- josh@fortytwo.net -
Functional Programs as Linked Data

Functional Programs as Linked Data

Joshua Shinavier
josh@fortytwo.net

Abstract

The idea of linked programs, or procedural RDF metadata, has not been deeply explored. This paper introduces a dedicated scripting language for linked data, called Ripple, whose programs both operate upon and reside in RDF graphs. Ripple is a variation on the concatenative theme of functional, stack-oriented languages such as Joy and Factor, and takes a multivalued, pipeline approach to query composition. The Java implementation includes a query API, an extensible library of primitive functions, and an interactive command-line interpreter.

1  Introduction

Most of the data which populates today's Semantic Web is purely descriptive in nature, while the complex procedural machinery for querying, crawling, transforming and reasoning about that data is buried within applications written in high-level languages such as Java or Python, and is neither machine-accessible nor reusable in the Semantic Web sense. This paper explores the notion of linked or distributed programs as RDF graphs, and presents a functional, concatenative interpreted language, closely related to Manfred von Thun's Joy1, as a proof of concept.
For a Turing-complete RDF query language, Ripple is an exercise in minimalism, both in terms of syntax and semantics. A Ripple program is a nested list structure described with the RDF collections vocabulary, and is thereby a first-class citizen of the Semantic Web. Significantly, the language is restricted to a single RDF query operation: the forward traversal of links. Broadly speaking, the goal of this project is to demonstrate that:
  1. linked programs have all of the advantages of generic linked data2
  2. a stack language is like a path language, only better
  3. for most linked data purposes, forward traversal is all you need

The Java implementation resolves HTTP URIs, dynamically, in response to traversal operations, similarly to the Tabulator [1], the Semantic Web Client Library3, and related tools4. Linked programs are drawn into the query environment in exactly the same manner, extending the the evaluation of queries to a distributed code base.

2  Syntax

Ripple's query model combines a computational scheme based on stack manipulation with a functional "pipes and filters" pattern.
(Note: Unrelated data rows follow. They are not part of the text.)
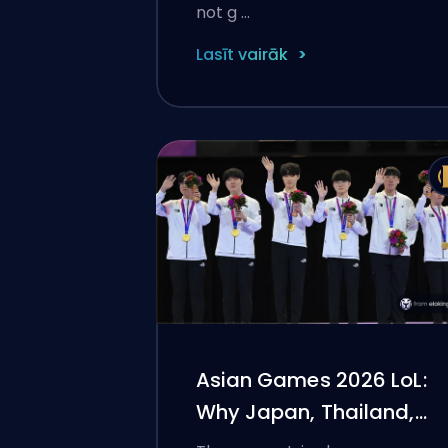
not g …
Lasīt vairāk
Asian Games 2026 LoL:
Why Japan, Thailand,
and Indonesia Pulled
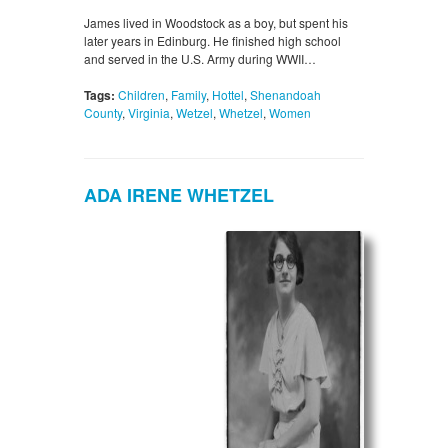
James lived in Woodstock as a boy, but spent his
later years in Edinburg. He finished high school
and served in the U.S. Army during WWII…
Tags:
Children
,
Family
,
Hottel
,
Shenandoah
County
,
Virginia
,
Wetzel
,
Whetzel
,
Women
ADA IRENE WHETZEL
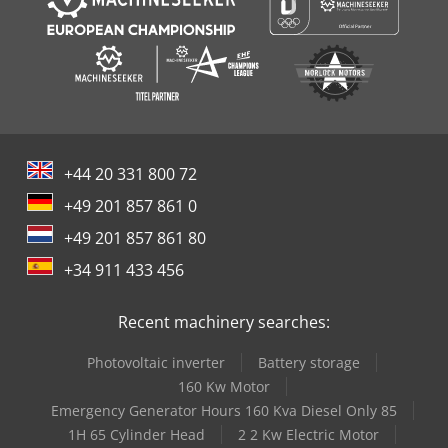
+44 20 331 800 72
+49 201 857 861 0
+49 201 857 861 80
+34 911 433 456
Recent machinery searches:
Photovoltaic inverter
Battery storage
160 Kw Motor
Emergency Generator Hours 160 Kva Diesel Only 85
1H 65 Cylinder Head
2 2 Kw Electric Motor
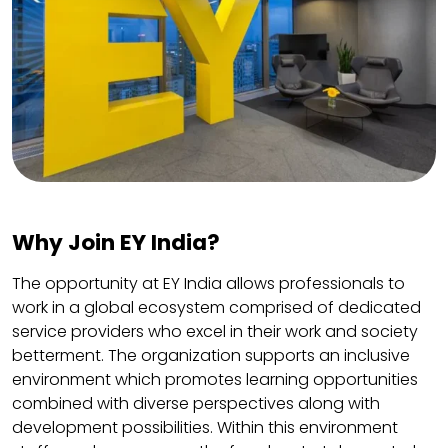
Why Join EY India?
The opportunity at EY India allows professionals to
work in a global ecosystem comprised of dedicated
service providers who excel in their work and society
betterment. The organization supports an inclusive
environment which promotes learning opportunities
combined with diverse perspectives along with
development possibilities. Within this environment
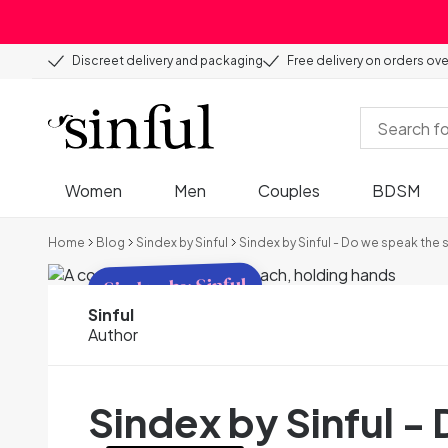
Discreet delivery and packaging
Free delivery on orders ov
Women
Men
Couples
BDSM
Home
Blog
Sindex by Sinful
Sindex by Sinful - Do we speak the
Sindex by Sinful
Sinful
Author
Sindex by Sinful 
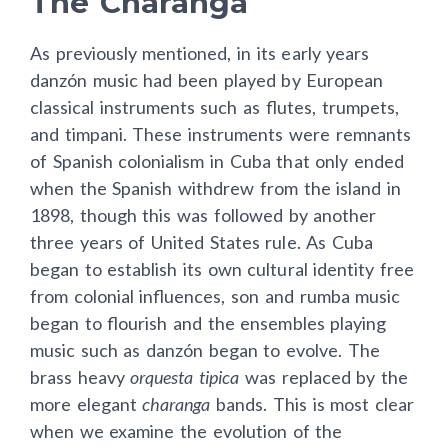
The Charanga
As previously mentioned, in its early years
danzón music had been played by European
classical instruments such as flutes, trumpets,
and timpani. These instruments were remnants
of Spanish colonialism in Cuba that only ended
when the Spanish withdrew from the island in
1898, though this was followed by another
three years of United States rule. As Cuba
began to establish its own cultural identity free
from colonial influences, son and rumba music
began to flourish and the ensembles playing
music such as danzón began to evolve. The
brass heavy
orquesta tipica
was replaced by the
more elegant
charanga
bands. This is most clear
when we examine the evolution of the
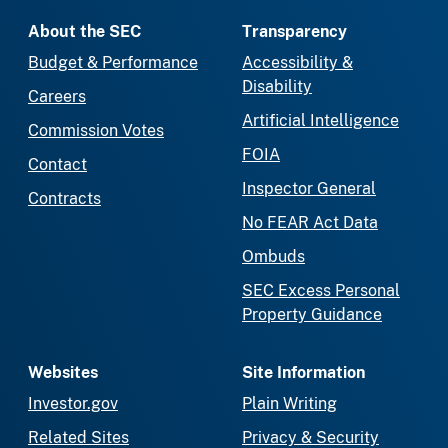
About the SEC
Transparency
Budget & Performance
Accessibility &
Disability
Careers
Artificial Intelligence
Commission Votes
FOIA
Contact
Inspector General
Contracts
No FEAR Act Data
Ombuds
SEC Excess Personal
Property Guidance
Websites
Site Information
Investor.gov
Plain Writing
Related Sites
Privacy & Security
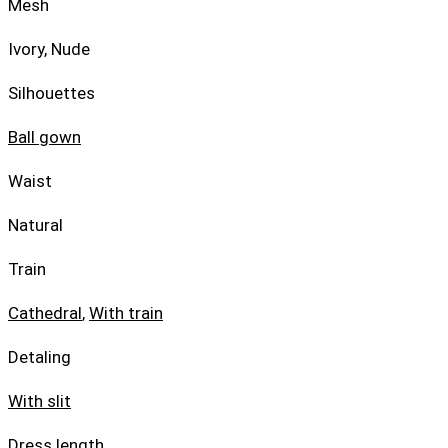
Mesh
Ivory, Nude
Silhouettes
Ball gown
Waist
Natural
Train
Cathedral
,
With train
Detaling
With slit
Dress length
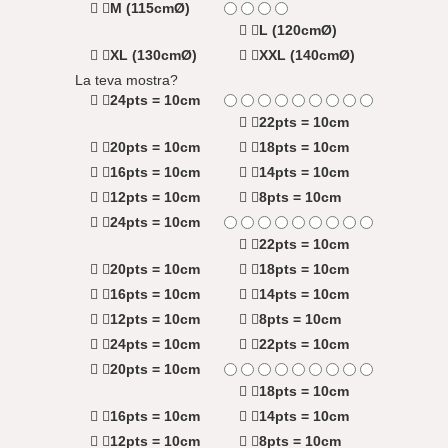
M (115cmØ)
L (120cmØ)
XL (130cmØ)
XXL (140cmØ)
La teva mostra?
24pts = 10cm
22pts = 10cm
20pts = 10cm
18pts = 10cm
16pts = 10cm
14pts = 10cm
12pts = 10cm
8pts = 10cm
24pts = 10cm
22pts = 10cm
20pts = 10cm
18pts = 10cm
16pts = 10cm
14pts = 10cm
12pts = 10cm
8pts = 10cm
24pts = 10cm
22pts = 10cm
20pts = 10cm
18pts = 10cm
16pts = 10cm
14pts = 10cm
12pts = 10cm
8pts = 10cm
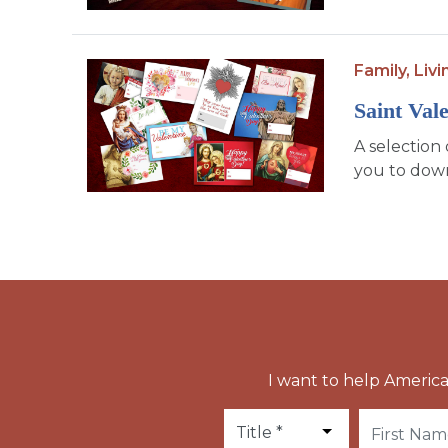
Family,
Livi
Saint Val
A selection 
you to down
I want to help America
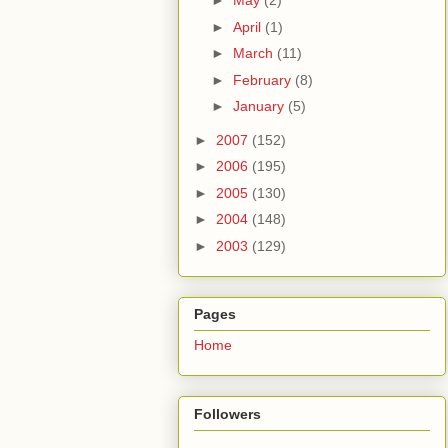
►
May
(2)
►
April
(1)
►
March
(11)
►
February
(8)
►
January
(5)
►
2007
(152)
►
2006
(195)
►
2005
(130)
►
2004
(148)
►
2003
(129)
Pages
Home
Followers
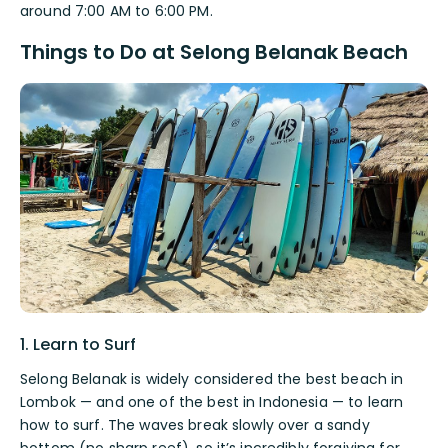
around 7:00 AM to 6:00 PM.
Things to Do at Selong Belanak Beach
1. Learn to Surf
Selong Belanak is widely considered the best beach in
Lombok — and one of the best in Indonesia — to learn
how to surf. The waves break slowly over a sandy
bottom (no sharp reef), so it’s incredibly forgiving for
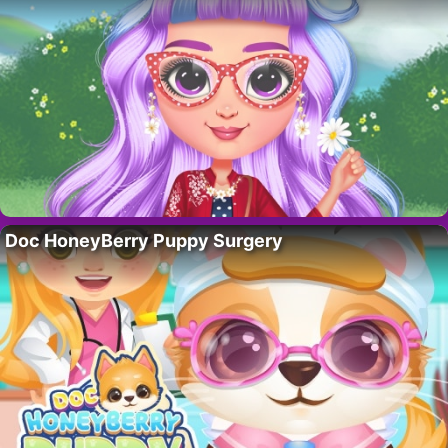
Doc HoneyBerry Puppy Surgery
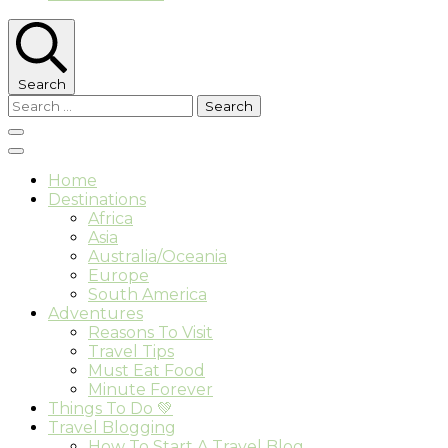
Search
Search
for:
Home
Destinations
Africa
Asia
Australia/Oceania
Europe
South America
Adventures
Reasons To Visit
Travel Tips
Must Eat Food
Minute Forever
Things To Do 💚
Travel Blogging
How To Start A Travel Blog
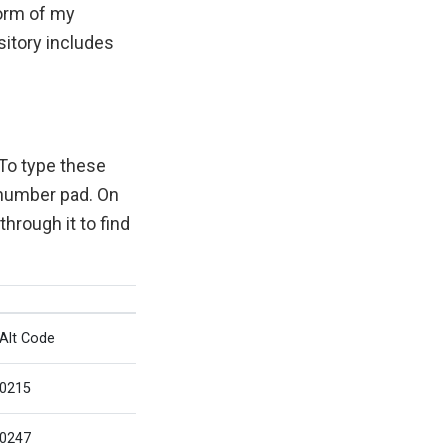
form of my
sitory includes
To type these
 number pad. On
hrough it to find
Alt Code
0215
0247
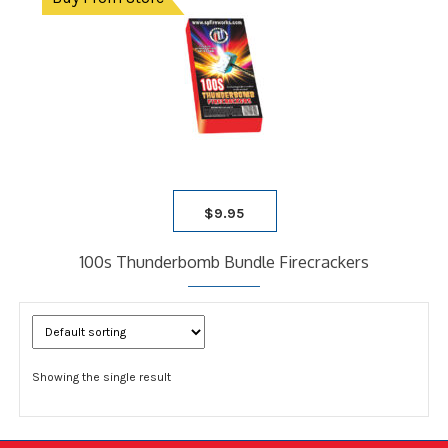
$
9.95
100s Thunderbomb Bundle Firecrackers
Showing the single result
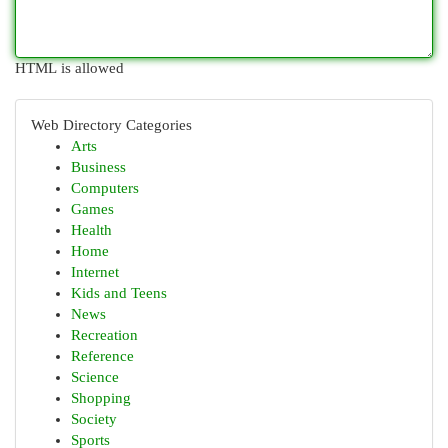
HTML is allowed
Web Directory Categories
Arts
Business
Computers
Games
Health
Home
Internet
Kids and Teens
News
Recreation
Reference
Science
Shopping
Society
Sports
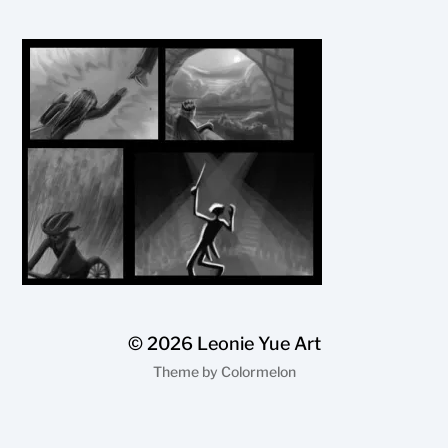
© 2026
Leonie Yue Art
Theme by
Colormelon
The stack paradigm makes for minimal, point-free syntax at the RDF level, while the pipeline mechanism accommodates RDF's multivalued properties by distributing operations over arbitrary numbers of intermediate results.

2.1  Textual Representation

The code samples in this paper are written in Ripple's own RDF syntax, which is very close to Turtle5.
Note: throughout this paper, the namespace prefixes rdf, rdfs, xsd, rpl, stack, stream, math, graph, and etc are assumed to be predefined. Typing any of these prefixes, followed by a tab character, at the command line will reveal a number of terms in the corresponding namespace.
URIs may be written out in full or abbreviated using namespace prefixes.
<http://www.w3.org/2004/09/fresnel>.  # a URI reference
rdfs:Class.              # a qualified name
:marvin.                 # using the working (default) namespace
rdfs:.                   # this URI has an empty local name
:.                       # legal, and occasionally meaningful

Keywords are the local names of a fixed set of special URIs. Currently, the local name of every primitive function is a keyword.
swap.                    # same as stack:swap

RDF Literals are represented as numbers and strings.
42.                      # an integer (xsd:integer for now)
3.1415926535.            # a floating point value (xsd:double)
"the Universe".          # a string Literal (xsd:string)
"English"@en.            # a plain Literal with a language tag
"2007-05-07"^^xsd:date.  # a generic typed Literal

Blank nodes lose their identity between sessions, but it's often useful to refer to them within a session.
_:node129n4ttifx2.       # a bnode with a generated id
_:tmp1.                  # a bnode with a user-defined id

Lists are indicated by parentheses.
("apple" "banana").      # a rdf:List

One symbol not found in Turtle is the slash operator (see Query Evaluation). Where it is affixed to an RDF property, it is equivalent to the forward traversal operator6 of Notation3. A likely extension to the language will add quantifiers for regular path expressions, including /?, /*, and /+. E.g.
# @define smush: /*owl:sameAs.

2.2  Commands and Queries

The interface distinguishes between two kinds of statements: queries, which are expressions to be evaluated by the query processor, and commands or directives, which perform specific tasks. Currently supported directives include:
# Define a namespace prefix foo.
@prefix foo: <http://example.org/foo#>.

# Define :bar as the list (1 2 3).
@define bar: 1 2 3.

# Remove all statements about :bar
@undefine bar.

# Write (a bnode closure of) the terms in namespace foo: to a file.
@export foo: "file.rdf".

# Save the entire graph to a file.
@saveas "file.rdf".

# Quit the application.
@quit.

2.3  Compositional Syntax

At the level of lists and nodes, Ripple queries are expressed in postfix notation, or in diagrammatic order. Each query is a list in which the concatenation of symbols represents the composition of functions. When the functions are RDF properties, a query is equivalent to a path expression:
# => "The RDF Vocabulary (RDF)"
("apple" "banana")/rdf:type/rdfs:isDefinedBy/dc:title.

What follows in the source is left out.